Ertesi gün babaanneye gittik, dükkanındaki kediyi sevdin. Birlikte Ümraniye Carrefourda'ki alışveriş mağazasındaki çocuk oyun parkına gittik. 1,5 saate yakın orada oynadın.
Sonraki gün dayın ve Tuba ablan geldiler. Sana koşuşan bir bebek getirmişler armağan olarak. Bir hevesle açtın hediye paketini ama pek ilgilenmedin bebekle. Daha çok biz oynadık sen de bakasın diye :) Akşama doğru durgunlaştın, uykun var sandım ilk başta. Yemekte bişey istemedin, "ayran içmek istiyorum anne" dedin. Bir ara anneannen kucağına aldığında "Asya çok sıcak, ateşi olmasın" dedi. İlk başta ihtimal vermedim çünkü hiçbir hastalık belirtin yoktu. Ama ölçünce 39,4 derece ateşin olduğunu anlayınca apartopar ilaç, soğuk uygulama derken sabahı yaptık. Gün içinde 3,5 saat arayla ateşin çıktı sürekli. İlk muayenemizde boğazın hafif kızarıktı ve bu kadar yüksek ateşin olunca ilacına başladık. 3. gün halen geçmeyince ve sen bişeyler yemei reddedince tekrar baktım ağzına ve farkettimki tüm ağız mukozan, dilin, tonsillerin aftlarla kaplı. Herpetik sotomatit oldun. Lokal antiseptik ve lokal anestezik sprey başladık hemen. Ancak lokal anestezik sprey sonrası bişeyler yiyebildin güzel kuzum. Resmen içimiz parçalandı; sürekli ateşi, sürekli soğuk uygulama, tüm hafta böyle geçti. Dönüşte Ankara'ya dedene uğradık. Hastalığının 6. günüydü ve nisbeten ateşin daha seyrek aralıklarla yükseliyordu. Pazar akşamı evimizdeydik ve aftların yarı yarıya düzelmişti. 12. günde artık nihayet rahatlıkla yemeğini yiyebiliyordun. Yaklaşık 1,5 kilo verdin o sıra. Sen acıdan ağladıkça, ben de ağladım ."anne yemek istiyorum" deyip ağzın acıyınca yiyemeyip "anne yiyemiyorum" deyince anlatamam içimin yangınını benim güzel yüzlü, melek kızım. Allah'tan xslokain ile uyuşturup bişeyler yemeni sağlayabildim. Halen daha üzerinde o kadar zaman geçmesine rağmen unutmadın ve ara sıra "anne sen ağzıma sprey sıkmıştın ya , artık yiyebilirim" diyorsun bazen. Tüm hastalığın boyunca ateşin çıktıkça ilaç içmemek için "anne ben hasta değilim " deyip ağladın. Allah bir daha vermesin, Allah korusun seni güzel inci tanem...

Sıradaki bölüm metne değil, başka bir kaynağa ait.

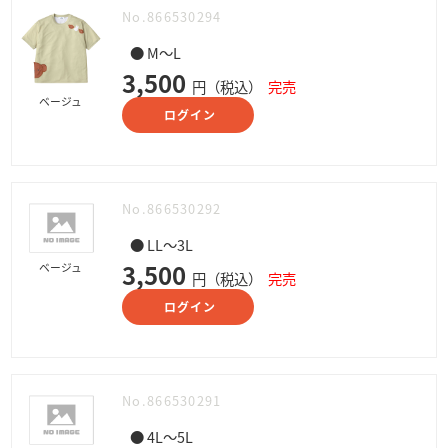
No.866530294
● M～L
3,500
円（税込）
完売
ベージュ
ログイン
No.866530292
● LL～3L
3,500
ベージュ
円（税込）
完売
ログイン
No.866530291
● 4L～5L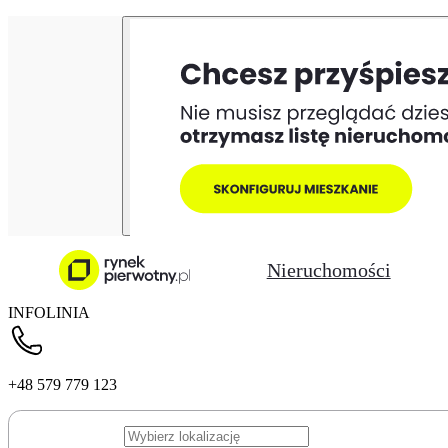
Nieruchomości
INFOLINIA
+48 579 779 123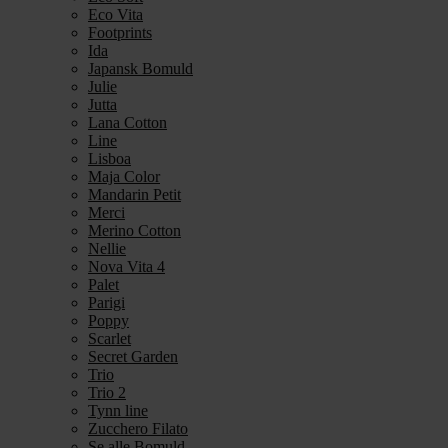
Eco Vita
Footprints
Ida
Japansk Bomuld
Julie
Jutta
Lana Cotton
Line
Lisboa
Maja Color
Mandarin Petit
Merci
Merino Cotton
Nellie
Nova Vita 4
Palet
Parigi
Poppy
Scarlet
Secret Garden
Trio
Trio 2
Tynn line
Zucchero Filato
Se alle Bomuld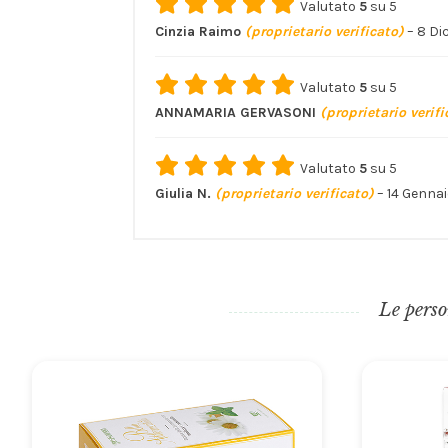
Valutato
5
su 5
Cinzia Raimo
(proprietario verificato)
–
8 Di
Valutato
5
su 5
ANNAMARIA GERVASONI
(proprietario verifi
Valutato
5
su 5
Giulia N.
(proprietario verificato)
–
14 Genna
Le perso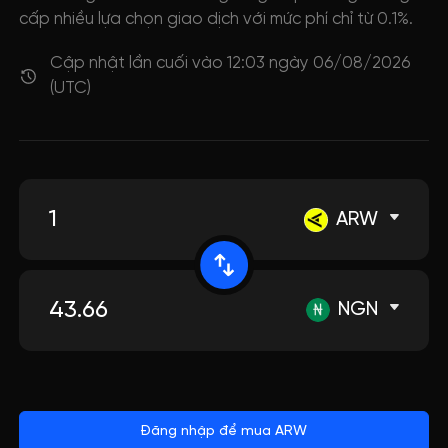
cấp nhiều lựa chọn giao dịch với mức phí chỉ từ 0.1%.
Cập nhật lần cuối vào 12:03 ngày 06/08/2026
(UTC)
ARW
NGN
Đăng nhập để mua ARW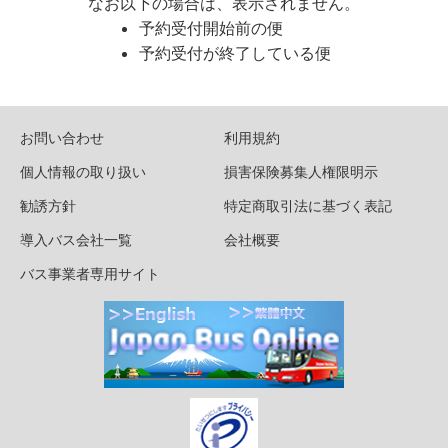
なお以下の場合は、表示されません。
予約受付開始前の便
予約受付が終了している便
お問い合わせ
利用規約
個人情報の取り扱い
損害保険募集人権限明示
勧誘方針
特定商取引法に基づく表記
導入バス会社一覧
会社概要
バス事業者専用サイト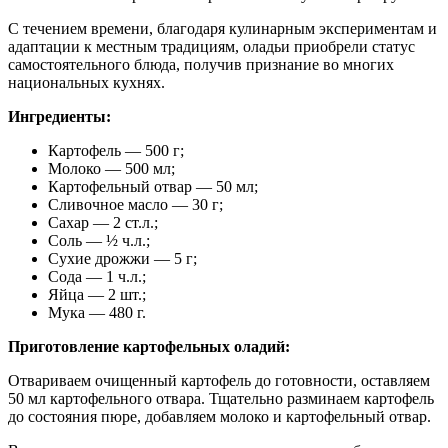
С течением времени, благодаря кулинарным экспериментам и
адаптации к местным традициям, оладьи приобрели статус
самостоятельного блюда, получив признание во многих
национальных кухнях.
Ингредиенты:
Картофель — 500 г;
Молоко — 500 мл;
Картофельный отвар — 50 мл;
Сливочное масло — 30 г;
Сахар — 2 ст.л.;
Соль — ½ ч.л.;
Сухие дрожжи — 5 г;
Сода — 1 ч.л.;
Яйца — 2 шт.;
Мука — 480 г.
Приготовление картофельных оладий:
Отвариваем очищенный картофель до готовности, оставляем
50 мл картофельного отвара. Тщательно разминаем картофель
до состояния пюре, добавляем молоко и картофельный отвар.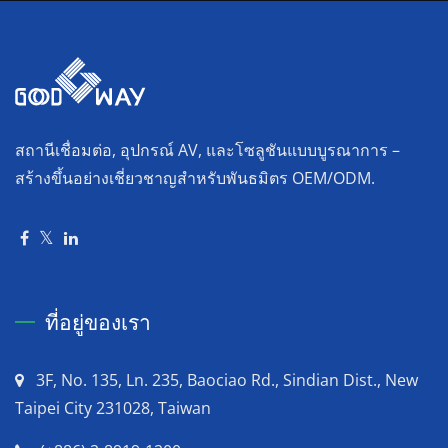
สถานีเชื่อมต่อ, อุปกรณ์ AV, และโซลูชันแบบบูรณาการ –
สร้างขึ้นอย่างเชี่ยวชาญสำหรับพันธมิตร OEM/ODM.
ที่อยู่ของเรา
3F, No. 135, Ln. 235, Baociao Rd., Sindian Dist., New
Taipei City 231028, Taiwan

Hafta sonaları mümkün olduğunca bir yerlere gitmeye çalışıyoruz. İstanbul dönüşü hafta sonu,
sahilde yürüyüşe çıktık hep birlikte. Sen son günlerde çantan olmadan hiçbiryere çıkmıyorsun. Tam bir kokoş gibi koluna asıyorsun çantanı. Kapıdan çıksak bile "çantamı unuttum" diye geri döndürüyorsun bizi, aksi halde kıyamet kopuyor. İçini de öyle çok dolduruyorsunki oldukça ağır çekiyor :). Yardım tekliflerimizi ise geri çeviriyorsun ve gün boyu elinde taşıyorsun sevgili çantanı:).
Sonraki hafta sonu Amisos tepesine kahvaltıya gittik. Artık kendi başına yiyebiliyorsun ve bu da sana ayrı bir keyif veriyor doğrusu. Aslında evden "baba atları sevmeye didelim mii?" diyerek çıktığımız için, kahvaltı sonrası Atlı Spor Tesislerine at sevmeye gittik.
Sonraki hafta sonu, babamızın iş arkadaşı Murat bey'in yazlık evine gittik mangala. Bahçeli tripleks çok güzel bir eve gittik. Bayıldın buraya, bahçede koşturmaya, kızları Eda ile oynamaya doyamadın. "Kızım sevdin mi burayı?"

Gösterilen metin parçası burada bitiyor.